Wednesday, October 20, 2004

Winter Changes Everything




Where I live, Winter rushes in with a furry and like a guest who doesn't know when to leave.

It snows where we live. A lot. And that's why I stock-up on non-perishables as I posted here ~~ I do not like driving in the snow!

Oh, snow when it's heavy upon tree branches and sparkling in front of houses gives an Enchanted Land sort of look, I agree. And it's even a fun challenge to drag and yank your shopping cart through an unplowed supermarket parking lot. But when snow is on the busy, icy streets and you're gripping your steering wheel lest you slide into oncoming traffic? Well, no. Just no. 

So I remain home much in the winter and pray for my family members who must drive roads covered with snow, ice, salt and mush.

There's also the added hours I must shovel the snow in our driveway (oh, the energy and fortitude required!).  I think I heard on Oprah that shoveling snow for 15 minutes is the equivalent of a three-hour workout at the gym. Well, ok, if you shovel like the Looney Tunes' Tazmanian Devil and don't pace yourself~~maybe. But I try to use common sense and chip away at it slowly throughout the silent afternoon. 

I try not to complain about shoveling snow since it's the only real exercise I get all winter, considering it's usually too frigid/slippery to take daily walks.

Winter slows me down, and my life is already pretty slow-paced (on purpose). If I dread (uh-oh! There's that word again) anything, it's becoming so busy that I miss all the delights God weaves into our days~~ones which take a calm, watchful eye to notice. I'm determined not to miss a single custom-made surprise He sends me.

But anyway, some of my winter days become too long even for me. Often before Tom gets home from work, I've read enough books for the day, spent time with Jesus, caught up on my email, played with the cats, done enough housework, and shoveled enough snow. And so those one or two hours after the curtain has closed on daylight can get a little too dark and too quiet (Tom works 12-hour shifts. Twelve hours at home on grey, winter days can sometimes feel like an eternity, even to us happy homemaker types.) 

So I usually start preparing dinner early and flip on the kitchen TV for comedies which will make me laugh.

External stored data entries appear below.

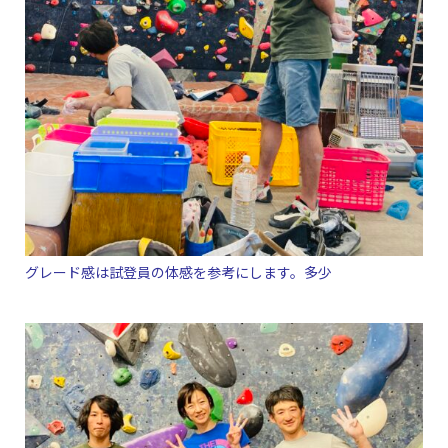
グレード感は試登員の体感を参考にします。多少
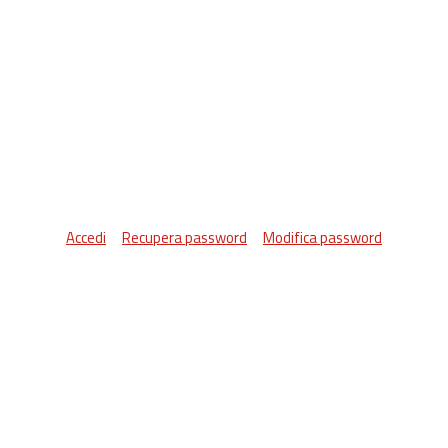
Accedi
Recupera password
Modifica password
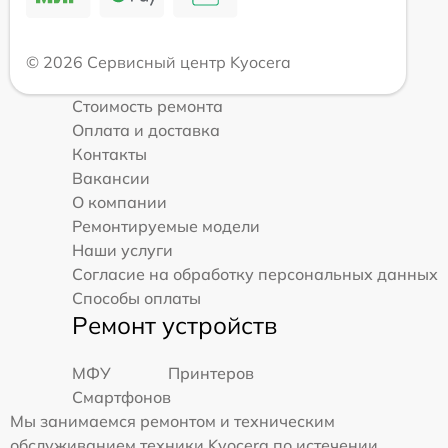
© 2026 Сервисный центр Kyocera
Стоимость ремонта
Оплата и доставка
Контакты
Вакансии
О компании
Ремонтируемые модели
Наши услуги
Согласие на обработку персональных данных
Способы оплаты
Ремонт устройств
МФУ
Принтеров
Смартфонов
Мы занимаемся ремонтом и техническим
обслуживанием техники Kyocera по истечении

Winter is a contemplative time, one which I would greatly miss if we had only three seasons. In fact, one year while living in Nevada we had no snow and no real winter. For the next 8 months I had an eerie feeling that I'd missed something. That something had been forgotten and I'd never taken the time to remember what it was. And that year I concluded that I need winter. I need the pattern of the seasons which God in His wisdom provided when He first thought-up the whole winter/summer/spring/autumn idea.

Snowy winters. They're long, rough and a challenge, but hey! They are just a season. They, too, will pass.